Defects Identification is of great significance to prevent wind turbines (WTs) accidents and improve its operation reliability, and it keeps challenging due to the complex relationship between internal faults and external observed data. A new method to identify early defects of WTs is presented based on Dynamical Network Marker (DNM) by adopting only the data of supervisory control and data acquisition (SCADA). In the presented method, WT is mapped into a multi-node complex network according to the corresponding relationship between the internal structure topology of WT and the monitoring variables of its SCADA system. Then the dominant nodes in the network under different states are screened out through the correlation and cross-correlation analysis of de-nosed SCADA monitoring data series and prediction data series to form a key subnetwork, and the dynamical network marker (DNM) is constructed as warning signal of defects of WT. The proposed method is tested with the SCADA data of a WT with known faults.
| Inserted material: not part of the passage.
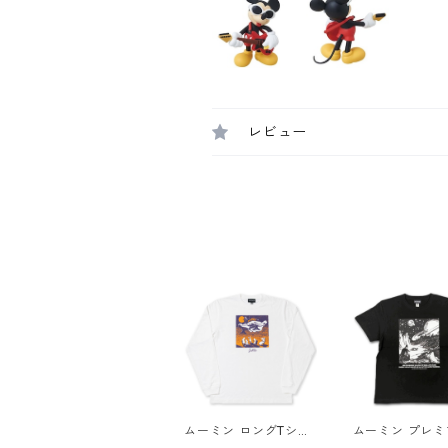
レビュー
ムーミン ロングTシャ
ムーミン プレミ
ツ ホワイト テーブル
シャツ たのしい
The results illustrate that the proposed method can not only give an early warning signal when WT under defect state but also further determine the defect location. Moreever, the proposed method only needs the SCADA monitoring data of WT itself, which is convenient and easy to be popularized.

Suggested Citation

  • Ruiming, Fang & Minling, Wu & xinhua, Guo & Rongyan, Shang & Pengfei, Shao, 2020. "Identifying early defects of wind turbine based on SCADA data and dynamical network marker," Renewable Energy, Elsevier, vol. 154(C), pages 625-635.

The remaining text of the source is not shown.